Variables and measurements

Variables were identified from the 2011–12 THMIS individual questionnaires and selected based on previous literature. The outcome variable of interest was maternal health services utilization. Three items from the THMIS individual questionnaire were used to measure it. They include: timing of the first antenatal care visit, completing the recommended number of ANC visits, and giving birth at a health facility under skilled care. Timing of the first ANC visit is recommended during the first trimester. Four spaced visits are the minimum number of recommended focused ANC visits. Lastly, a woman is considered as having received skilled birth assistance at delivery if she gave birth in a health facility, under the care of a trained health worker with the necessary skills for assisting with birth [3].

The main independent variable in this study was health insurance coverage.

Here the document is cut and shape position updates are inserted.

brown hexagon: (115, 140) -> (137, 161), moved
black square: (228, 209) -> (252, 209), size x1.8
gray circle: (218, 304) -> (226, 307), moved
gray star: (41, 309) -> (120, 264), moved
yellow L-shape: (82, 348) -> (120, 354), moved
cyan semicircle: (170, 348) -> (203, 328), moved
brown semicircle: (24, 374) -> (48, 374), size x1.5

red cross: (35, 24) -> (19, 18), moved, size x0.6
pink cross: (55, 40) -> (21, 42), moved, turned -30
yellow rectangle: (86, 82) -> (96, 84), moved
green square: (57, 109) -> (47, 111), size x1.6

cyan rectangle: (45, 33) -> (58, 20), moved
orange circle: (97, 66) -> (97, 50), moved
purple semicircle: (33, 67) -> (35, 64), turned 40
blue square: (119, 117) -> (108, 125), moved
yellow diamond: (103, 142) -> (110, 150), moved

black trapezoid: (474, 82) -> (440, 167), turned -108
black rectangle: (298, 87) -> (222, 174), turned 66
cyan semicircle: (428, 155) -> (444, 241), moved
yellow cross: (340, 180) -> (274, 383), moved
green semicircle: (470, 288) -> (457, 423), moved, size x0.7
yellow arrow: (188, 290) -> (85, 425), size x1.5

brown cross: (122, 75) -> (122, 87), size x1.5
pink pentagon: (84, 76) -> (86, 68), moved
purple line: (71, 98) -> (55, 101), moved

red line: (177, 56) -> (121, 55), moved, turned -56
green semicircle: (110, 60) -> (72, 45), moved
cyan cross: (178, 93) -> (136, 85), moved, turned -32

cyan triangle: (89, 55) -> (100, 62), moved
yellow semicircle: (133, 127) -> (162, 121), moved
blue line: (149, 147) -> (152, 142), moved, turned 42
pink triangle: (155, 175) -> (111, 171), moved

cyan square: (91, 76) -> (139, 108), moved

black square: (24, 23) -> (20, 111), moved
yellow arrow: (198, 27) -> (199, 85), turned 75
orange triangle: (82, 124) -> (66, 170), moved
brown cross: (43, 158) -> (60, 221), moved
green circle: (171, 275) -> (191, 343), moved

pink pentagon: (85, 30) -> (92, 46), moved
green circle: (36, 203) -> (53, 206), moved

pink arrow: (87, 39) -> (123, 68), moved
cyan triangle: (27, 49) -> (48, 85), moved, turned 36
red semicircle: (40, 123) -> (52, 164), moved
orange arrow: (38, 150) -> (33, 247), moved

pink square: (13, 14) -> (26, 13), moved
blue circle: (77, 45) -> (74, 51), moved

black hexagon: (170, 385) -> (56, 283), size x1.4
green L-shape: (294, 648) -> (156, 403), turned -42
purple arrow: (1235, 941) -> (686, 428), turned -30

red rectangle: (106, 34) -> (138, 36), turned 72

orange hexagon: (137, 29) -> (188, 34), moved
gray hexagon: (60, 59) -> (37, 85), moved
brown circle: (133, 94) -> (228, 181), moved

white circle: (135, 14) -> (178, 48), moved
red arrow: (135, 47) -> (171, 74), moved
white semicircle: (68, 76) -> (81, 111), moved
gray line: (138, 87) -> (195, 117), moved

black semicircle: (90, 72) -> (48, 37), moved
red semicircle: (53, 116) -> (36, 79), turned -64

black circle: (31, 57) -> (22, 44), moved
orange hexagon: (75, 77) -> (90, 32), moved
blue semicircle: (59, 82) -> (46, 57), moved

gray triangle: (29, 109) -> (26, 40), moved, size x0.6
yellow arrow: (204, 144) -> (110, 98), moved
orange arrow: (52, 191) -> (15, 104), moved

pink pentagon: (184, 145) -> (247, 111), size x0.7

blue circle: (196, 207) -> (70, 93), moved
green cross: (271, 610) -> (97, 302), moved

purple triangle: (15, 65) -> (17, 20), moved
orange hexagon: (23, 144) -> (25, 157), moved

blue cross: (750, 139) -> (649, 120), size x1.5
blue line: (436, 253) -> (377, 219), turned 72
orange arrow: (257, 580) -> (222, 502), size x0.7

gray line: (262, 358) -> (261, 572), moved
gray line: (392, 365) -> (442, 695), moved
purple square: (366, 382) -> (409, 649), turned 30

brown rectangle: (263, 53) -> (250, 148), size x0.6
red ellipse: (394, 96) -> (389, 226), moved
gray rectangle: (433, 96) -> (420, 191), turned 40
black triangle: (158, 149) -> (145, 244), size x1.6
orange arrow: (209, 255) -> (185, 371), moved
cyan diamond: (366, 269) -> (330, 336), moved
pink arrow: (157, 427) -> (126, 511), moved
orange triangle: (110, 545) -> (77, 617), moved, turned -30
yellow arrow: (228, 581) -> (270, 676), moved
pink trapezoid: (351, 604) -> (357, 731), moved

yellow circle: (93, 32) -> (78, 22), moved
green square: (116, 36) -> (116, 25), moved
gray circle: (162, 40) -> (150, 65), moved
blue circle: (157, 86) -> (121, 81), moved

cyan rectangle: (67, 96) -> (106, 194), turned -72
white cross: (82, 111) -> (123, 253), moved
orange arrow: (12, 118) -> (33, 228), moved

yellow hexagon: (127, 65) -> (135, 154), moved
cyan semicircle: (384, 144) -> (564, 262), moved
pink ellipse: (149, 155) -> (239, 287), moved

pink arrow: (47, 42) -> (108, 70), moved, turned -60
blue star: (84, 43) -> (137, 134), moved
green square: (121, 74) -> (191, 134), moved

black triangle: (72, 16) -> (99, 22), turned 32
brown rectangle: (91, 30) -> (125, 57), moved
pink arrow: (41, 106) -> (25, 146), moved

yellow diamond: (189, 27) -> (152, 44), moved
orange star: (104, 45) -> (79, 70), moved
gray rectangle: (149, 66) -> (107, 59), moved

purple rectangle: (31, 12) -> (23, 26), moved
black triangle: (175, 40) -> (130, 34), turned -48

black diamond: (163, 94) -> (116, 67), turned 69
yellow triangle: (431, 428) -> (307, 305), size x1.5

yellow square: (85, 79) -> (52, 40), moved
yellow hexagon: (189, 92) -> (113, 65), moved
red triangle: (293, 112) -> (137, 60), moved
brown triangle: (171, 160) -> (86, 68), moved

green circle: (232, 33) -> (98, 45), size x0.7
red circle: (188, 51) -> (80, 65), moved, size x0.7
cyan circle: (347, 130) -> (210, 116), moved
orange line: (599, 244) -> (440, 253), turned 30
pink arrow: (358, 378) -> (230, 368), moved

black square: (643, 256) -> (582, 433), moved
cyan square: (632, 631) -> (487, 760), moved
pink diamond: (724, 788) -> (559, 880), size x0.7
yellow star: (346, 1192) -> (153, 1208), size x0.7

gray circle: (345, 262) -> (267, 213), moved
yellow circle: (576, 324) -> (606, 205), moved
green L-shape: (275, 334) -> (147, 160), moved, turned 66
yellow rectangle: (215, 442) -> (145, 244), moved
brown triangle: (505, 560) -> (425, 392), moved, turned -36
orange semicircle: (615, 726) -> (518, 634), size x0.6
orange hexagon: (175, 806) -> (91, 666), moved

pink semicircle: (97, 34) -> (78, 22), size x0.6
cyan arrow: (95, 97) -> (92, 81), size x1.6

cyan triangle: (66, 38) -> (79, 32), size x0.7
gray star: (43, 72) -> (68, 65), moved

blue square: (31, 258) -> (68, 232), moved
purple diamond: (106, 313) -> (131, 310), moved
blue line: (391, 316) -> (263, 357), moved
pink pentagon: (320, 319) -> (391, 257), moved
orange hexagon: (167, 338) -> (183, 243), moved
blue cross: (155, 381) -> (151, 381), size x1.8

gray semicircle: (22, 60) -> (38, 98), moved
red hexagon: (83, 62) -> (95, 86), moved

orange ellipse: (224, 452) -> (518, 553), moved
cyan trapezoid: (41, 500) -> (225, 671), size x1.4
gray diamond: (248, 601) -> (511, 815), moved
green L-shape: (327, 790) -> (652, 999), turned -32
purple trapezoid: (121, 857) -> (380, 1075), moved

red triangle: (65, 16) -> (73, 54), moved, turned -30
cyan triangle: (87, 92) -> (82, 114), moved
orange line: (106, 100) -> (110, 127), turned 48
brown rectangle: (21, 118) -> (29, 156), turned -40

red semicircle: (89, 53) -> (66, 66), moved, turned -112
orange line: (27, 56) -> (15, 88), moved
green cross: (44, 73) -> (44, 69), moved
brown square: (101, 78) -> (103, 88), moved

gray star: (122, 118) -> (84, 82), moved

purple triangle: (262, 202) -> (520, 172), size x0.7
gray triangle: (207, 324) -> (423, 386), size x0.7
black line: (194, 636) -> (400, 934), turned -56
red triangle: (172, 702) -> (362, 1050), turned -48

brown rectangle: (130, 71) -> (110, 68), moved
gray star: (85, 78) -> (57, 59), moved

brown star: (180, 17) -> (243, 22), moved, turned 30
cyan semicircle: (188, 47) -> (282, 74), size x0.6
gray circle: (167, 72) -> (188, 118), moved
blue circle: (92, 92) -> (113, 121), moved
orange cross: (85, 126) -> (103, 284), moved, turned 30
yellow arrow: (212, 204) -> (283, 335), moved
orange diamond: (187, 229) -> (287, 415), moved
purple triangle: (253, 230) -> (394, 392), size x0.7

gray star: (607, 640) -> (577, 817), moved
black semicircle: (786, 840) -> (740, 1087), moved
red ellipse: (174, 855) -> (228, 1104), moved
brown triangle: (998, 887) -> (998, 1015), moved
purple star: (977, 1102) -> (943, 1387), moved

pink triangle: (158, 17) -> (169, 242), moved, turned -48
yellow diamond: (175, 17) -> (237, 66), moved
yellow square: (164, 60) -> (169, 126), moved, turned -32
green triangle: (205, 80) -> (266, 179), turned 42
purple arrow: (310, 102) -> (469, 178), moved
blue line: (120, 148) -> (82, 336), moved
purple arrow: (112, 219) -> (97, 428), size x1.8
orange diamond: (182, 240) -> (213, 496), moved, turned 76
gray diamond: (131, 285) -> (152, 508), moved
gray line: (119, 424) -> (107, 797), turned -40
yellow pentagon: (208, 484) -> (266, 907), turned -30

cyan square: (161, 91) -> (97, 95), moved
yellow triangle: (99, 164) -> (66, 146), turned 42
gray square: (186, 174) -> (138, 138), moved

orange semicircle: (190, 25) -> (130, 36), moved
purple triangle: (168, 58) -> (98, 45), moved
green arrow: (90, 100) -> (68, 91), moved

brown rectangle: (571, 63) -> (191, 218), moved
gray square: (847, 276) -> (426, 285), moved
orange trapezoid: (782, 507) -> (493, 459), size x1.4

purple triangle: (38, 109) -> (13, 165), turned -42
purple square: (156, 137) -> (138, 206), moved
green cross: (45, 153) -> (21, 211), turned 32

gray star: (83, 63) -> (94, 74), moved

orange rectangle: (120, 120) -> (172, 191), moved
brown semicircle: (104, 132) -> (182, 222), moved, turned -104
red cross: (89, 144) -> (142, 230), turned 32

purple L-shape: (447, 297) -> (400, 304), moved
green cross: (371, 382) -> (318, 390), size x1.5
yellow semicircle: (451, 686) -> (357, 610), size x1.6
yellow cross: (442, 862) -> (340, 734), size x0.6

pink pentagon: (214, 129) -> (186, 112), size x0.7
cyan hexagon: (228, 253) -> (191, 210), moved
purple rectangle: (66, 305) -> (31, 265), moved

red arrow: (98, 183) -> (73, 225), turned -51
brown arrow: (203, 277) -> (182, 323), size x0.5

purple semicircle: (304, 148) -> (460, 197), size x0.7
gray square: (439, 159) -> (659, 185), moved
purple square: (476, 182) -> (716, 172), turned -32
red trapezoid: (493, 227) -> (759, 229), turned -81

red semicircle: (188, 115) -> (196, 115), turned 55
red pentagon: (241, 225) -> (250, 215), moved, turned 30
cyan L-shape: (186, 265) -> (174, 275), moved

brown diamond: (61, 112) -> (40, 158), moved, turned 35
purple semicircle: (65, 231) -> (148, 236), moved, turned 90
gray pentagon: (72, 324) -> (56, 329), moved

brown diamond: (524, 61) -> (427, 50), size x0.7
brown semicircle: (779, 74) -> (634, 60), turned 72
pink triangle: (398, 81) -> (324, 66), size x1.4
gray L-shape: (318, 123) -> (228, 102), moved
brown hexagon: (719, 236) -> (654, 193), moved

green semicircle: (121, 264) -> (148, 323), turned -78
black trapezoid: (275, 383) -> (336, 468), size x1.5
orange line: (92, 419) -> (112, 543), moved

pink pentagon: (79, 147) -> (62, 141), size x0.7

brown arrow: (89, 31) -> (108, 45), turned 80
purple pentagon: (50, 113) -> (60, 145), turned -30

Participants were asked if they have any type of health insurance eliciting a dichotomized response of “Yes” or “No.” Other covariates and confounders in this analysis included socioeconomic and demographic variables. Demographic variables included age clustered in five-year age groups, rural or urban area of residence, education level, marital status, occupation, and wealth status. Number of births in the past five years before the survey was dichotomized into “one child” or “2 or more births.” Tanzania’s regions were regrouped into nine geographical zones, including Eastern, Western, Southern, Southern High, South West Highlands, Central, Northern, Lake and the Zanzibar zone.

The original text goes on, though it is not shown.